Maisie saw the professor take a very deep breath, which made his moustache flap, but he only smiled politely. “I am interested in everything, Leggy,” he answered, with a slight bow. “I was just explaining the history of the Rosetta Stone to my young friend here, Miss Hitchins. Maisie, this is Lord Dacre. I – ahem – mentioned him to you yesterday…”

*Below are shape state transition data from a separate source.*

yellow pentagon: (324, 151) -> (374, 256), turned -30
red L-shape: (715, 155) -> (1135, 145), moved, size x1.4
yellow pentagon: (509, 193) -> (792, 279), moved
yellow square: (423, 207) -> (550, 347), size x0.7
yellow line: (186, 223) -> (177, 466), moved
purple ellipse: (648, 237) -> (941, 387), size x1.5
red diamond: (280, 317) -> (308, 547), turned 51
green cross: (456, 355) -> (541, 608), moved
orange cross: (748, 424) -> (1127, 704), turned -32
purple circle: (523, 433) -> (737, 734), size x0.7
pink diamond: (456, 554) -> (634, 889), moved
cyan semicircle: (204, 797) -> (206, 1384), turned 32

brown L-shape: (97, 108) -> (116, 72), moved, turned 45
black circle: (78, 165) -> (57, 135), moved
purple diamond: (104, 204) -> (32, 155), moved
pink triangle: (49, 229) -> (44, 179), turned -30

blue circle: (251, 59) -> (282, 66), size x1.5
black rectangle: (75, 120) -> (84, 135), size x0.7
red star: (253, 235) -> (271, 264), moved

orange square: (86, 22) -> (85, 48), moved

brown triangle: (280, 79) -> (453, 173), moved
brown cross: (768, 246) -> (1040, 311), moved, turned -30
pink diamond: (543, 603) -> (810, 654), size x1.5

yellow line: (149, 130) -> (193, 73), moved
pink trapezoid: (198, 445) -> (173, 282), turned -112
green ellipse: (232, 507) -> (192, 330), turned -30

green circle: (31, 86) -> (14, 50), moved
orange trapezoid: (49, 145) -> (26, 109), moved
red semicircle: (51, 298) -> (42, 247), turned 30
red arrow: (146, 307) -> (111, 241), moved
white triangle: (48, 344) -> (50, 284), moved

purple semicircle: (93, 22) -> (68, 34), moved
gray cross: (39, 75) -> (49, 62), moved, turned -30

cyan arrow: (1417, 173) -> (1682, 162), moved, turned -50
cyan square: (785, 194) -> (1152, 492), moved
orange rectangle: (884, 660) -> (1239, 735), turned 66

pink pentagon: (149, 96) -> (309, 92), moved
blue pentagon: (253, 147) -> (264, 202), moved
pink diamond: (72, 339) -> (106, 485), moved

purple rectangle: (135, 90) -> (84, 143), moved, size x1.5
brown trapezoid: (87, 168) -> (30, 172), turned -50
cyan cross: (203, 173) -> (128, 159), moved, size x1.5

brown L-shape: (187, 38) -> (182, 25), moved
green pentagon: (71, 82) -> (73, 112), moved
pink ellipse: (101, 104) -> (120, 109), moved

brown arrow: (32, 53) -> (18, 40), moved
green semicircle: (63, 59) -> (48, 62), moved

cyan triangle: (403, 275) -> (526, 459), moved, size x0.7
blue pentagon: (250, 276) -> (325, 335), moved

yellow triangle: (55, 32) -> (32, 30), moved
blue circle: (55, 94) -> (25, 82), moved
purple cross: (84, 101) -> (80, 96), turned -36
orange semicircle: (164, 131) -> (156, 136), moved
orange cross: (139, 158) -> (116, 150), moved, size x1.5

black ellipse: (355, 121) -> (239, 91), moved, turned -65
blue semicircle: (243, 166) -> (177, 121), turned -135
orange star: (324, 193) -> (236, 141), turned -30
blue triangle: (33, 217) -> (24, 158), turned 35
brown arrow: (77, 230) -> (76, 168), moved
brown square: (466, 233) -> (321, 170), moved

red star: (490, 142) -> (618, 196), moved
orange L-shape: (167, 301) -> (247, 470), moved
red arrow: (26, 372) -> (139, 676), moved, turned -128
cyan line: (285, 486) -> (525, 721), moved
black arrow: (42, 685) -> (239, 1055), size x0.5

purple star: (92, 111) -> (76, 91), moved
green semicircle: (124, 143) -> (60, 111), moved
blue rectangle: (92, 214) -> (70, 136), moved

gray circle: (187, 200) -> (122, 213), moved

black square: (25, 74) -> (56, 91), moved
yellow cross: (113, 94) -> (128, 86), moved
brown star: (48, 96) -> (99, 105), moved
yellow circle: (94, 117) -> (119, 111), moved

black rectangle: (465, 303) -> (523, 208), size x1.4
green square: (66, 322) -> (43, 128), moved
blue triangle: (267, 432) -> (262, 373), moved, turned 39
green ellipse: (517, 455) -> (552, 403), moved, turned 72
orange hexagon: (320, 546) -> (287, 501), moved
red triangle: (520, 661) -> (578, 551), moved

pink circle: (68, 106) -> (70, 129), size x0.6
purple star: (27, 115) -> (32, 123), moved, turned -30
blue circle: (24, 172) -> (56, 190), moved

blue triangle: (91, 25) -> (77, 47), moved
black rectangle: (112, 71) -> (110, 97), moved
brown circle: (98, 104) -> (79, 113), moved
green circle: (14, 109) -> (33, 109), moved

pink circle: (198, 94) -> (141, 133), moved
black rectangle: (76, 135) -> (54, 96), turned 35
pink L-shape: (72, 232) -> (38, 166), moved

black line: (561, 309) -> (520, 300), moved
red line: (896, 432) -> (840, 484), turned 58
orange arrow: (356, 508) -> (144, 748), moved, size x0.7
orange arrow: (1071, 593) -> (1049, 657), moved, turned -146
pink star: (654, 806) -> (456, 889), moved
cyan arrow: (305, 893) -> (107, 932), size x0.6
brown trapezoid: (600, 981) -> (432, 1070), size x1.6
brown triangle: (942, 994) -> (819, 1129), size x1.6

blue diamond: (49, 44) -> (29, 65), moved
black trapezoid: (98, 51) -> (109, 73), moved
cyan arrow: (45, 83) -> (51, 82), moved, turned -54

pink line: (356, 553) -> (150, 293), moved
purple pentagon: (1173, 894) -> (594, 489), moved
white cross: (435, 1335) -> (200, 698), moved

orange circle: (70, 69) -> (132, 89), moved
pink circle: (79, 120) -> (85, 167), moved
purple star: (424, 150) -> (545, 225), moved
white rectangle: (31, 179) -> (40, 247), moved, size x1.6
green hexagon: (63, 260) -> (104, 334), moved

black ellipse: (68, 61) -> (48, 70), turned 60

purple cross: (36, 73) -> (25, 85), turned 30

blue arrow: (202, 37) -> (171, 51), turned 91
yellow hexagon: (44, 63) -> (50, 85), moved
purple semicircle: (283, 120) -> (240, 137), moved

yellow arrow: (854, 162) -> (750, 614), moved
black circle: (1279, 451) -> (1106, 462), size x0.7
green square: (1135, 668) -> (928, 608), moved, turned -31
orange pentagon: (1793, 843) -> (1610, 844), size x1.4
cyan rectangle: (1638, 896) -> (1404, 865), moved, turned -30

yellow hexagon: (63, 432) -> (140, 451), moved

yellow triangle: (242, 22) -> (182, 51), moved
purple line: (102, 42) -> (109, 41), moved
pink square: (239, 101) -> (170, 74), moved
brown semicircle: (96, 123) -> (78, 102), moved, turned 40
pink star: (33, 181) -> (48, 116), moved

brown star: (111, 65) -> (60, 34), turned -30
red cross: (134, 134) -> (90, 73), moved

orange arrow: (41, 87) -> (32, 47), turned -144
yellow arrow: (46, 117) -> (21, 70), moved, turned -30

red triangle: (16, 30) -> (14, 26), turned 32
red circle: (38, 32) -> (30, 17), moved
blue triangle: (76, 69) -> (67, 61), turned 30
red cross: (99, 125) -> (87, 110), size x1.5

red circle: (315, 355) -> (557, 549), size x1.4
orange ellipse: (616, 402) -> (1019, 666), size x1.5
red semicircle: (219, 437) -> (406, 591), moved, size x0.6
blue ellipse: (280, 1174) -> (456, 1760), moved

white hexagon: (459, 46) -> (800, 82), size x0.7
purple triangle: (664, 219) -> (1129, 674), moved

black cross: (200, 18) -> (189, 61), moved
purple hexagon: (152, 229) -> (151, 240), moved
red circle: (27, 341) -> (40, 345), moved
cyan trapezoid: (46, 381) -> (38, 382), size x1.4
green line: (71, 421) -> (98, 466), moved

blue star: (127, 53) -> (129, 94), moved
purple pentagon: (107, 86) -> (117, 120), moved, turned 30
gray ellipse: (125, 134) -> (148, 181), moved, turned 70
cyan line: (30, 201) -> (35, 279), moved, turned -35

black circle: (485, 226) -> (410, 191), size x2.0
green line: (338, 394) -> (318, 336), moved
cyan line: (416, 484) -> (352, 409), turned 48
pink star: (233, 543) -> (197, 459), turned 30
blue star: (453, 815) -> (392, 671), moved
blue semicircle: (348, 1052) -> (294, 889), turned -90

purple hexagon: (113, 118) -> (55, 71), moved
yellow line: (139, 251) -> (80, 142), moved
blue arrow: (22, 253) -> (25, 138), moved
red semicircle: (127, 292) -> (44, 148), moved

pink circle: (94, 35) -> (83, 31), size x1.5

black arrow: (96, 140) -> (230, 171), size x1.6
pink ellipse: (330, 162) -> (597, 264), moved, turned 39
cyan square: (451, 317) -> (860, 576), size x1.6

“Oh!” Of course – this was the professor’s friend from university, Maisie realized. The one who had millions to spend on digging up half of Egypt. Now that she looked, she could see he was particularly smartly dressed and he was very brown, as though he had been out in the sun a great deal. He also had the most immensely long legs – it was obvious where his nickname had come from.
“I’m very pleased to meet you, sir.” She curtseyed. “The professor showed me the newspaper article about your finds.”
Lord Dacre frowned very slightly, and Maisie wondered if he didn’t like to be reminded that his old friend was a professor, and he was not. Or perhaps he just wasn’t used to being introduced to girls in shabby dresses. Maisie had put on a lace collar that her friend Alice had given her, so as to look as smart as possible for their outing, but her dress was still obviously rather old and worn.
“Charmed to meet you, young lady,” he murmured. “And may I introduce my secretary, Mr Travers. Travers, this is Scruffy Tobin. Old friend. Mad collector of strange creatures…”
“Actually, my lord, I’ve read Professor Tobin’s work on the rituals of the South American tribes.” The thin young man who had been hovering behind Lord Dacre stepped forward and bowed to the professor and Maisie, a smile splitting his tanned face.
“Have you read it, Miss Hitchins?” he asked politely. “It’s a fascinating work.”
“No, sir, but the professor has shown me many of the strange things he brought back with him from the Americas,” Maisie said, smiling. She liked Mr Travers at once, and it was nice of him to suggest that she might have read something so difficult. Although she wasn’t sure that Lord Dacre was very pleased. He looked quite annoyed that his secretary clearly admired old Scruffy Tobin.
“Are you here to discuss giving some of your beautiful new finds to the museum, Leggy?” Professor Tobin put in quickly. “That blue enamelled death mask looks truly exquisite, even in the drawing in the newspaper.”
Lord Dacre suddenly sagged at the shoulders and seemed to look much shorter. “No… No, Scruffy. I shall of course be making some donations to
the museum, but today we are here to talk to the head curator. One of the treasures of my collection has been stolen. I came to talk to Mr Canning, to ask if he could keep an eye out for it among the sale rooms, in case anyone tries to auction it off. And I want him to let me know if the blackguard who stole it tries to sell it directly to the museum.”
“Stolen?” Maisie asked curiously, before she could stop herself. It wasn’t really her place to ask, but she couldn’t resist.
“My beautiful Golden Scarab,” Lord Dacre pulled an embroidered handkerchief out of his pocket, and blew his nose loudly. “Gone. Disappeared. I’ve had the police with me all morning, but they couldn’t tell me anything useful. No forced entry, they said. They had the cheek to suggest it was one of my household that took it! Piffle!”
“A scarab,” Professor Tobin repeated. “A beetle?”
Maisie looked at him thoughtfully. The professor was very knowledgeable about all sorts of animals, and she had a feeling that he knew very well what a scarab was. He just wanted his old friend to enjoy knowing something that he didn’t. The professor was trying to cheer him up, Maisie decided.
“Not just any beetle! The beetle! A sacred image for the Egyptian people, Scruffy!” Lord Dacre launched into lecturing mode, and began to pace up and down. “The great symbol of the sun! The god Ra, you know, in his aspect of Khepri, the beetle.”
“Their god was a beetle?” Maisie asked in surprise, but Lord Dacre was too carried away with his lecture to listen.
“Not just any beetle,” Mr Travers whispered in her ear. “A dung beetle! Er, poo, you know?”
“I most certainly don’t!” Maisie glanced at him suspiciously, thinking that he must be teasing her.